The film opens by establishing the contentious relationship between Alex (Taylor Zakhar Perez), first son of the United States, and Prince Henry (Nicholas Galitzine), fourth in line to the British crown (the mental gymnastics required to understand the line of succession are thankfully skirted here). They resent each other for such petty shit as believing the other is lying about being 6’2”, and immediately find themselves in the kind of giant cake-smashing mishap that precipitates many a Hallmark film plot. Required to make public amends by both governments — including Uma Thurman as POTUS and later Stephen Fry as the King — the duo commence a course from enemies to frenemies to friends to lovers. Henry is “gay as a maypole” gay, while Alex is bisexual; or as he puts it, “low-level” into guys.
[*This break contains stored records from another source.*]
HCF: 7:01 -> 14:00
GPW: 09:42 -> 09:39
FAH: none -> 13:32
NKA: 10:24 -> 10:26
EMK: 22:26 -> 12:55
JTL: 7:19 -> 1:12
But as these things go, love blooms, secrets refuse to stay hidden, hearts are broken and mended.

In other words, there’s nothing much surprising here. Which in itself isn’t surprising; the strength of these works, on both page and screen, in the absence of any subversion, satire, or quirk of formula, relies on the amiability of characters and quality of writing. To that end, Red, White & Royal struggles. The screenplay in particular blunders, with lines both semicomic (“He grabbed my hair in a way that made me understand the difference between rugby and football”) and climactic (“I will no longer be the prince of shame”) entirely slathered in cringe. There’s a certain mileage variance, and built-in audiences won’t much mind such assaults on good taste, but therein lies the problem: there’s little here that will convert those not already devout. McQuiston’s novel is an all-vibes, sans-substance kind of work, perfectly serviceable within that context; but the rom-com novel, in its current BookTok-approved iteration, is a fetus, with few contextual touchstones against which to measure itself. Moving into the sphere of film rom-com brings a whole different set of rules, and within this context, Red, White & Royal Blue is purely minor league, playing the de facto beats and sketching thin characters; it’s the kind of film where viewers only know how much its leads love each other because they keep endlessly announcing how much they love each other.
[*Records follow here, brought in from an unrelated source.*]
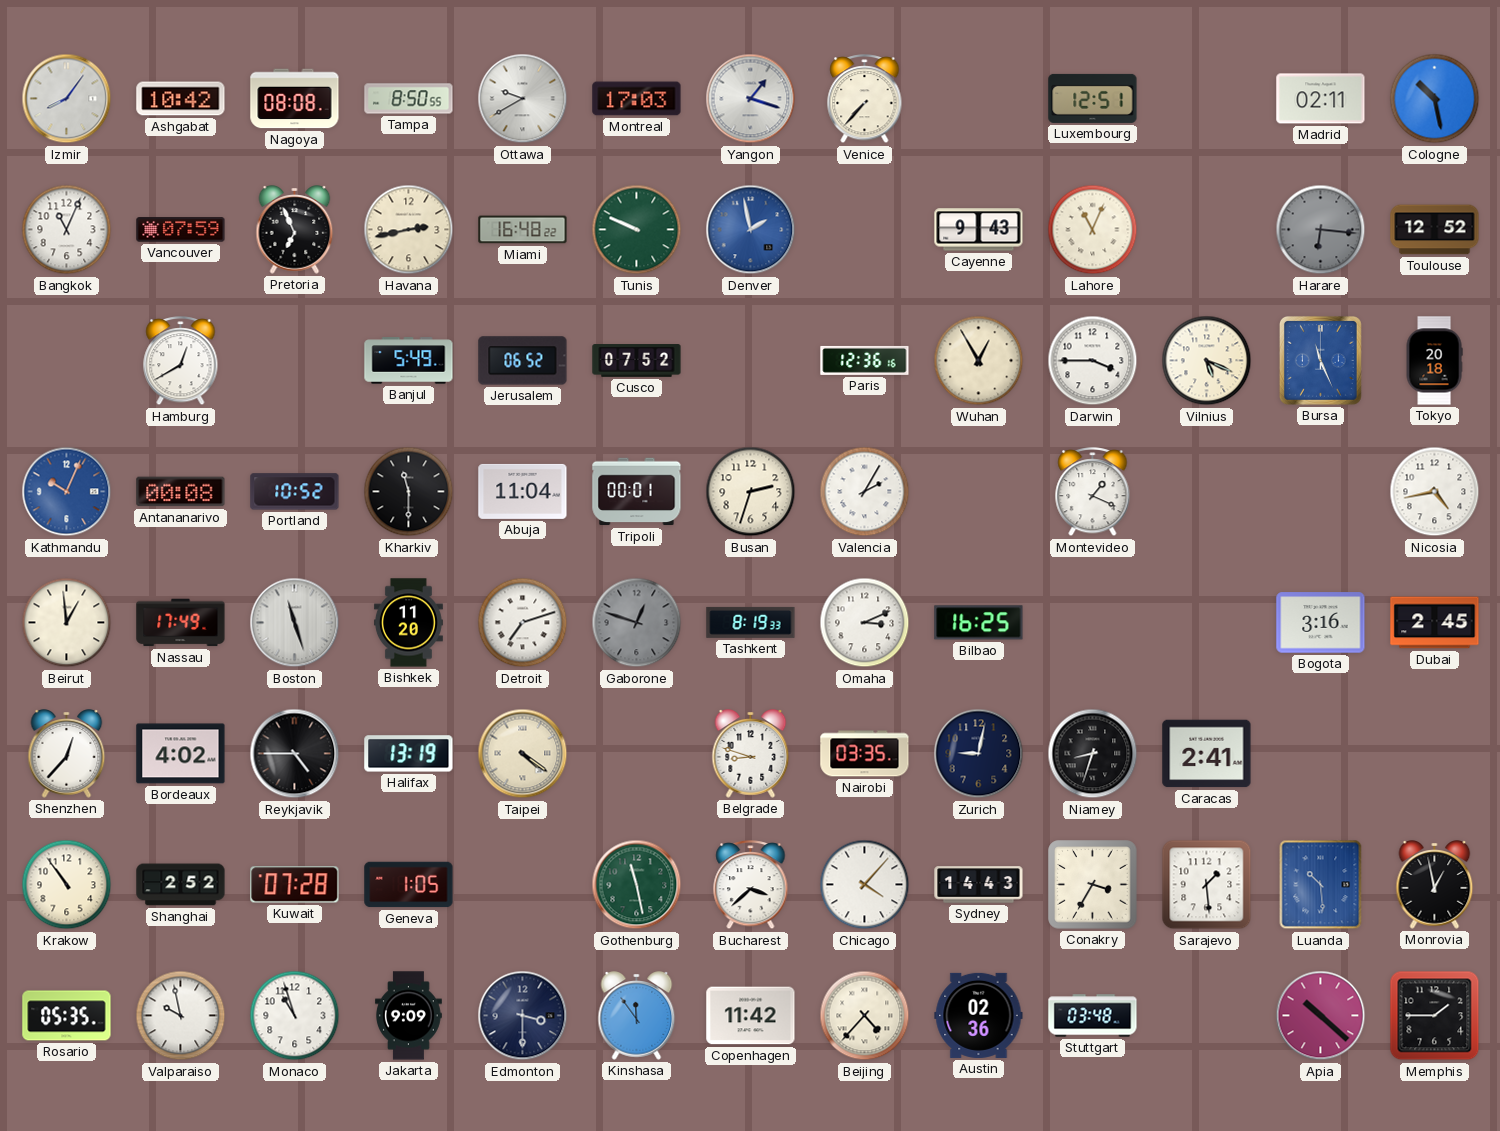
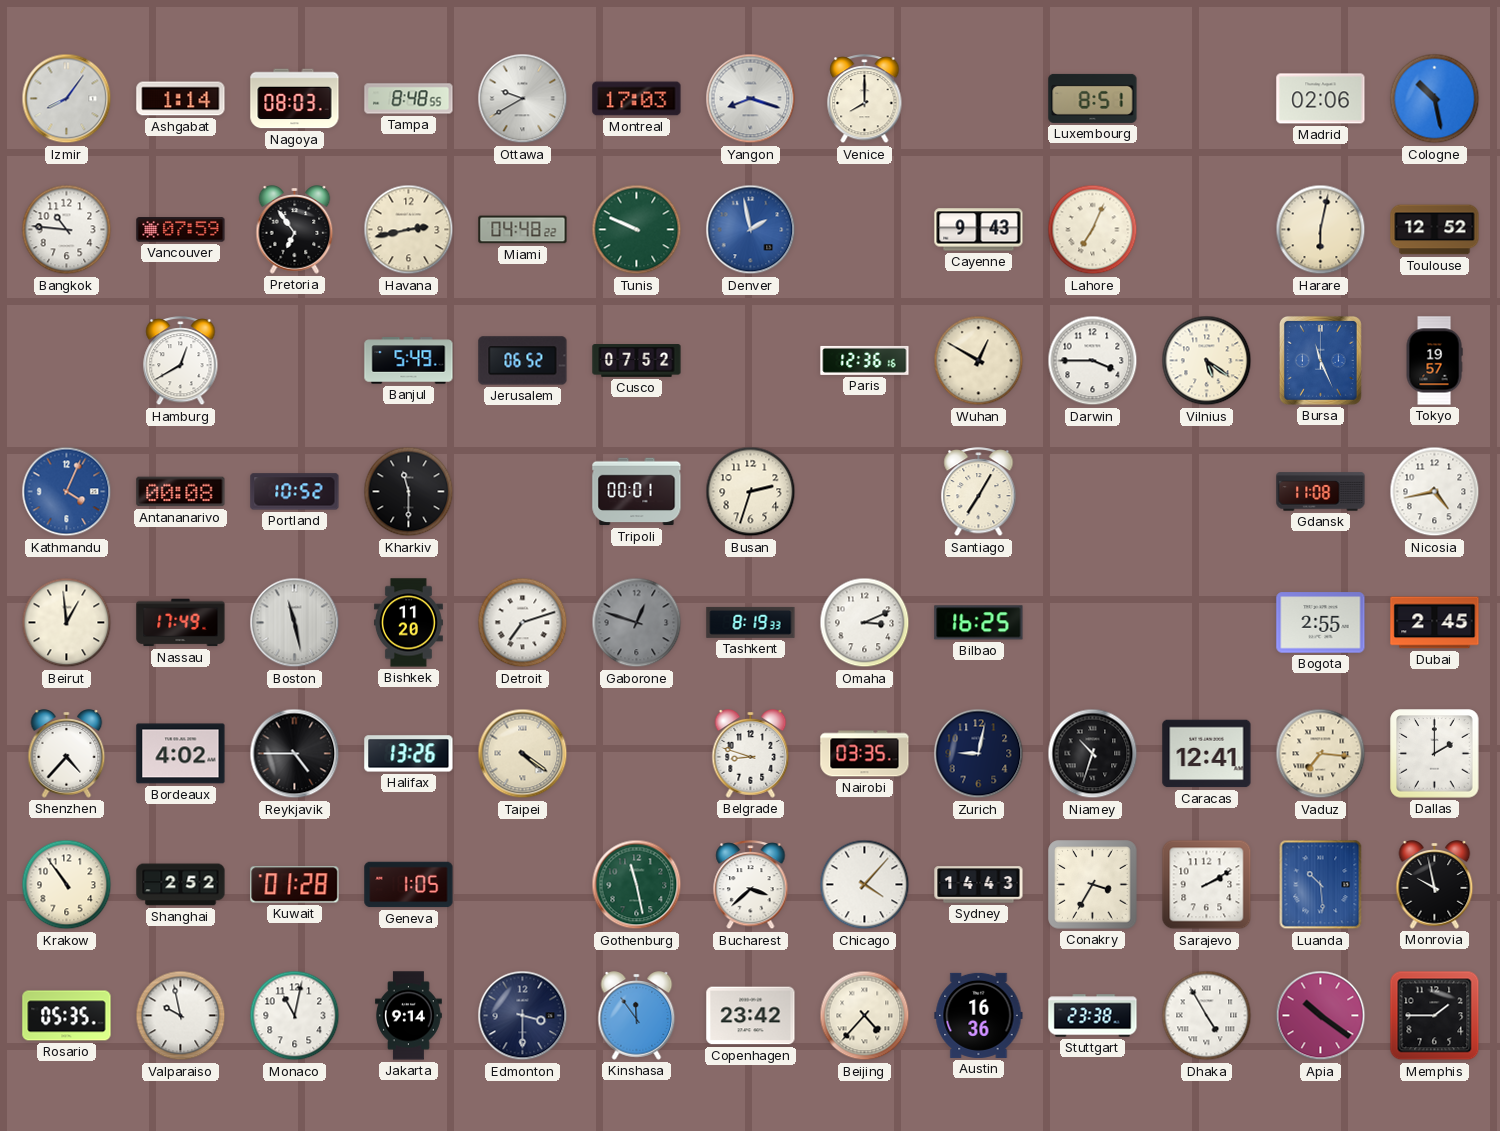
Ashgabat: 10:42 -> 1:14
Nagoya: 08:08 -> 08:03
Tampa: 8:50 -> 8:48
Yangon: 1:18 -> 8:18
Venice: 7:37 -> 8:00
Luxembourg: 12:51 -> 8:51
Madrid: 02:11 -> 02:06
Bangkok: 11:04 -> 10:46
Pretoria: 6:56 -> 6:54
Miami: 16:48 -> 04:48
Lahore: 11:04 -> 7:04
Harare: 6:16 -> 6:02
Harare dial: grey -> cream
Wuhan: 12:55 -> 12:50
Vilnius: 5:19 -> 5:21
Tokyo: 20:18 -> 19:57
Kathmandu: 10:04 -> 4:04
Abuja: 11:04 -> none
Valencia: 2:05 -> none
Santiago: none -> 7:05
Montevideo: 1:19 -> none
Gdansk: none -> 11:08
Boston: 11:27 -> 11:28
Bogota: 3:16 -> 2:55
Shenzhen: 12:37 -> 4:37
Halifax: 13:19 -> 13:26
Niamey: 8:33 -> 10:33
Caracas: 2:41 -> 12:41
Vaduz: none -> 7:16
Dallas: none -> 2:00
Kuwait: 07:28 -> 01:28
Sarajevo: 1:29 -> 2:10
Monrovia: 12:58 -> 9:58
Monaco: 10:57 -> 11:02
Jakarta: 9:09 -> 9:14
Copenhagen: 11:42 -> 23:42
Austin: 02:36 -> 16:36
Stuttgart: 03:48 -> 23:38
Dhaka: none -> 4:55
Apia: 10:22 -> 10:21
But an even more essential problem with Lopez’s Red, White & Royal Blue is its utterly tone-deaf insistence on political blather. In an American climate as politically and morally divided as our post-Trump present, wherein the disenfranchisement of voters is a core principle of one party, the film’s endless bullshit propaganda communicating some fictional nobility of American “democracy” is consistently abrasive. It’s indicative of the film’s general failings: namely, its inability to believe that frivolity is sufficient, which results in foregoing character development in favor of faux profundity — Thurman’s president popping off about the need to be realistic so that voters can be idealistic is especially embarrassing, an attempt at weary cynicism that’s fundamentally rooted in a particularly American fiction. In the film’s favor, Perez is a likable lead, charming enough to often distract from the film’s refusal to visit any territory or narrative nook that isn’t already gracing screens countless times every year. But his presence is a small grace in a film as frustrating as Red, White & Royal Blue, which, in true New Adult fashion, blurs the lines between romance and fantasy — after all, Texas turning blue is a key plot point here. The film spends more time trying to convince viewers to believe in an American political system that doesn’t fuck its constituents than it does developing captivating characters who just want to fuck each other. In believing that the secret sauce to zhuzh up the rom-com template is boneheaded political commentary, Red, White & Royal Blue proves to be entirely fake news.

DIRECTOR: Matthew Lopez;  CAST: Taylor Zakhar Perez, Nicholas Galitzine, Uma Thurman, Sarah Shahi;  DISTRIBUTOR: Amazon Studios;  STREAMING: August 11;  RUNTIME: 1 hr. 52 min.